*What is needed:*
Repeat exactly the lines of the records below, starting at the line containing "Extract all elements" and ending at the line containing "List each element". Leave the pictures out.

Material for this task Block Start

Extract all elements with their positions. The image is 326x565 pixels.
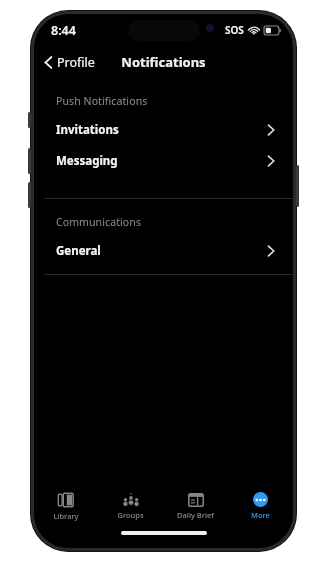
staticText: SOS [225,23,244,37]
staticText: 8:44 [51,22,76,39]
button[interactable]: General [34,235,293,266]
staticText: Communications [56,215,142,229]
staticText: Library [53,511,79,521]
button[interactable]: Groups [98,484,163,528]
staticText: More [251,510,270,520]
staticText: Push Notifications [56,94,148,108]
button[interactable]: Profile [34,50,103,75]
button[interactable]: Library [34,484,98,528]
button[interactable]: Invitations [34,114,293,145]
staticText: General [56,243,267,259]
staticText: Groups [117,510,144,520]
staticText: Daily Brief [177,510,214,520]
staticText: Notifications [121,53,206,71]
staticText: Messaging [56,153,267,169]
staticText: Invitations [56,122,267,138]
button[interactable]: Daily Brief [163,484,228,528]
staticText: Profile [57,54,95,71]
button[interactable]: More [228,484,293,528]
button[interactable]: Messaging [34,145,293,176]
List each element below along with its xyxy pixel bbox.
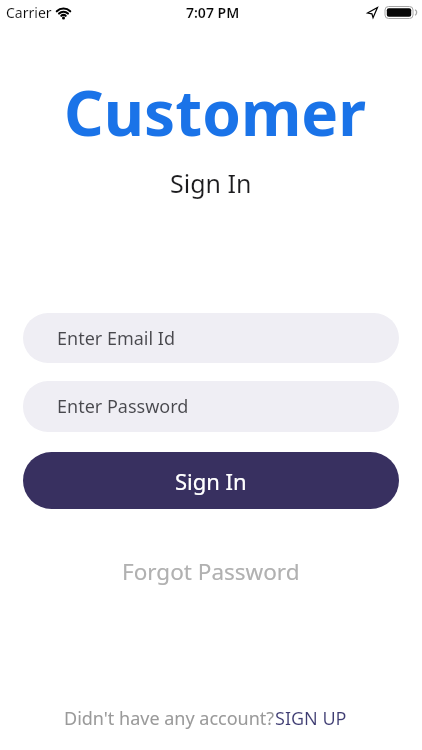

Material for this task Block End
Material for this task Block Start

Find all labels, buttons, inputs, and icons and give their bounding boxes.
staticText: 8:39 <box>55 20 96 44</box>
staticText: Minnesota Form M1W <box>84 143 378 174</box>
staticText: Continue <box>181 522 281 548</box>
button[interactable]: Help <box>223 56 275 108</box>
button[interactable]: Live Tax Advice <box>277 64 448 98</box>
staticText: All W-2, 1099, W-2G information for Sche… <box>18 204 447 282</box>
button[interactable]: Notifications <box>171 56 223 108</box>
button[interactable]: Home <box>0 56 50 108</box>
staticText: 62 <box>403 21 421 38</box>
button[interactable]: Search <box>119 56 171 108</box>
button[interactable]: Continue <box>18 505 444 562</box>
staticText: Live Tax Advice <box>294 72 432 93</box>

Material for this task Block End
Material for this task Block Start

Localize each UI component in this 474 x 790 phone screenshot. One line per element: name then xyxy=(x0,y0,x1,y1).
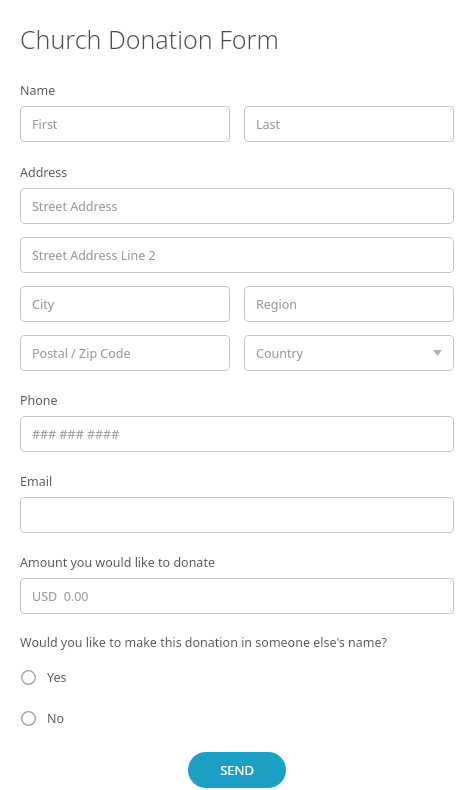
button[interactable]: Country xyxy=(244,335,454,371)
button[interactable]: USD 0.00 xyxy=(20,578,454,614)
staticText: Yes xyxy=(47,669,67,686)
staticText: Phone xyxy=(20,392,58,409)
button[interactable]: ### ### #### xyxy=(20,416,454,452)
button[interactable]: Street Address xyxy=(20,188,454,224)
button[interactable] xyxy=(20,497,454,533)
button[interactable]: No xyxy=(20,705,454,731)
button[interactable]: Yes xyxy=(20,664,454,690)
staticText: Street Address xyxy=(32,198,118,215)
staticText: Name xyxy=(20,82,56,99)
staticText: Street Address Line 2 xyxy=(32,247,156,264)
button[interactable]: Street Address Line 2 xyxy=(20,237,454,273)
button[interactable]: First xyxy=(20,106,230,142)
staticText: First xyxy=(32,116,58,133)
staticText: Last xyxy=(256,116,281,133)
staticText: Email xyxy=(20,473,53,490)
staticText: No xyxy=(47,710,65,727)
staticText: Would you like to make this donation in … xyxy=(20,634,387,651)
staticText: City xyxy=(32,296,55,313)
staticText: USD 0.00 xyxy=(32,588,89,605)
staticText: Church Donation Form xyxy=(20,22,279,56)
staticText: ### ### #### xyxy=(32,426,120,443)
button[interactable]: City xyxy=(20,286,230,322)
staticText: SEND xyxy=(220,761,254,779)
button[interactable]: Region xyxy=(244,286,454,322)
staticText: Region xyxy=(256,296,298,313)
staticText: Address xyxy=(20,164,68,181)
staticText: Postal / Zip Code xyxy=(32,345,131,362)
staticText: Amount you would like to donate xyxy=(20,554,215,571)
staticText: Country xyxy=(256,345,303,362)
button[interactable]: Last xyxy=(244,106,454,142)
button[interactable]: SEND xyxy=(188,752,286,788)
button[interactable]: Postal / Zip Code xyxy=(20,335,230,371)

Material for this task Block End

*Result for this exercise:*
Extract all elements with their positions. The image is 326x565 pixels.
staticText: SOS [225,23,244,37]
staticText: 8:44 [51,22,76,39]
button[interactable]: General [34,235,293,266]
staticText: Communications [56,215,142,229]
staticText: Library [53,511,79,521]
button[interactable]: Groups [98,484,163,528]
staticText: More [251,510,270,520]
staticText: Push Notifications [56,94,148,108]
button[interactable]: Profile [34,50,103,75]
button[interactable]: Library [34,484,98,528]
button[interactable]: Invitations [34,114,293,145]
staticText: General [56,243,267,259]
staticText: Groups [117,510,144,520]
staticText: Daily Brief [177,510,214,520]
staticText: Notifications [121,53,206,71]
staticText: Messaging [56,153,267,169]
staticText: Invitations [56,122,267,138]
button[interactable]: Daily Brief [163,484,228,528]
staticText: Profile [57,54,95,71]
button[interactable]: More [228,484,293,528]
button[interactable]: Messaging [34,145,293,176]
List each element below along with its xyxy pixel bbox.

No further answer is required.